Последнее затруднение было в значительной мере устранено Герардом ван дер Леувом – теоретиком, сыгравшим, ведущую роль в проникновении феноменологического метода в область исследования религии. Ван дер Леув никоим образом не умалял важность эмпатии как средства доступа к чужому религиозному опыту и даже утверждал, что в этом отношении научное изучение религии должно быть подобно актерскому искусству или умению постигать смысл музыкальной темы. Тем не менее, несмотря на явный гуманитарный уклон мысли (которым он во многом обязан влиянию Дильтея), этот исследователь существенно рационализировал феноменологический метод, в частности, за счет того, что отвел на периферию гносеологическую проблематику и перенес основной центр интересов на изучение самой религии.
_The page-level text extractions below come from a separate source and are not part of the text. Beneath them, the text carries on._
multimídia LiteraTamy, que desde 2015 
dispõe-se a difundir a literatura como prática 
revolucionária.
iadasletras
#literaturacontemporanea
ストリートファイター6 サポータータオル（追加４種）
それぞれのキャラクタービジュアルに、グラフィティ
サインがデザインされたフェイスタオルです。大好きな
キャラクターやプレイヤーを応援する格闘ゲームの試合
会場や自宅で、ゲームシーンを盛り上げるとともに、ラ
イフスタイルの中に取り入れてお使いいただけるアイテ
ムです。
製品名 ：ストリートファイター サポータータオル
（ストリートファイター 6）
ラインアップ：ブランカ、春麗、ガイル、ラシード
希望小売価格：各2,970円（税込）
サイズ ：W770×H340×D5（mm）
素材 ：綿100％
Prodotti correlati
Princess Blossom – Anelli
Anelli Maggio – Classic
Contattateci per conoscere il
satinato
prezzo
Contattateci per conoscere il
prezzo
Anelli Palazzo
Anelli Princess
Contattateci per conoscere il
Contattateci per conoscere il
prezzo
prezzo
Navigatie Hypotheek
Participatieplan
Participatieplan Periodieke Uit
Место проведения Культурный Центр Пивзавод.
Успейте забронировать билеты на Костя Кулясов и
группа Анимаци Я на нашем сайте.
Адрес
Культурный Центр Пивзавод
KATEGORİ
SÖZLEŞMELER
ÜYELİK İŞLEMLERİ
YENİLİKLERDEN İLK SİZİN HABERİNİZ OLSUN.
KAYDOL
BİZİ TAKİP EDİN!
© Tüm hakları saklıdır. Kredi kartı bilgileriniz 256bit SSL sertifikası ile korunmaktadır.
Вследствие этого, как показывает Р. Джексон, подготовительное очищение сознания, которое предписывается феноменологическим методом в качестве условия непосредственного видения предмета, стало трактоваться Ван дер Леувом в терминах не самопогружения («вынесения за скобки собственных предсуждений» у Гуссерля), а дистанцирования от предмета, или его объективации для последующего эмпатического сближения.

Н. Смарт описывает следующим образом последовательность применения феноменологического метода Гуссерля к области религиозного исследования по Ван дер Леуву:


  1. вычленение изучаемого феномена (например, жертвоприношение) из религиозного контекста;

  2. экзистенциальная интерполяция феномена в нашу собственную жизнь (какие интуиции, эмоции, аффекты, мысли, сопереживания будила во мне встреча с этим феноменом);

  3. осуществление трансцендентальной редукции (последовательное отбрасывание из фокуса зрения всего, что не относится к сущности жертвоприношения, а также всех объясняющих его теорий);

  4. прояснение предмета наблюдения путем структурных ассоциаций (типологизация феномена жертвоприношения через соотнесение его с феноменами, которые имеют общие с ним черты, и противоположными ему по различным критериям);

  5. достижение понимания (первичная идея о внутренних мотивах и целях жертвоприношения);

  6. контроль и проверка со стороны смежного гуманитарного знания (этимологический анализ понятия «жертвоприношение» в разных языках и т. п.); реализация принципа объективности: «пусть факты говорят сами за себя»113.

Как видно из описания, феноменологическая идея обрастает у Ван дер Леува вполне рациональными методическими процедурами (пп. 2, 4, 6) из арсенала гуманитарных наук, принципиальная применимость которых к практике школьного изучения религии не вызывает сомнений. Тем не менее, остается ряд вопросов, связанных с переносом из плоскости научного исследования в школьную практику других элементов метода, в частности пп. 3 и 5. Насколько реалистична перспектива достижения школьником, почти не знакомым с миром религиозных переживаний, глубокого понимания смысла религиозных действий и идей, укорененных в чужих для него религиозных традициях и культурах? В каком режиме должно достигаться обретение смыслов: в режиме диалога, информационно-рецептивной деятельности на уроке (пре-подавания смыслов учителем) или в ходе самостоятельной работы дома? Какова ожидаемая степень общезначимости раскрытых смыслов и соответственно – согласия между участниками? Эти и другие вопросы дополняются сомнением в феноменологическом качестве представленного алгоритма действий в виду одного его явного и существенного упущения: отсутствия обращения к интерпретациям и смыслам, родившимся внутри того «религиозного контекста» (традиции), из которого вычленяется феномен. Такое обращение не предусмотрено ни в ходе прояснении предмета изучения, ни на этапе «контроля и проверки» достигнутого понимания.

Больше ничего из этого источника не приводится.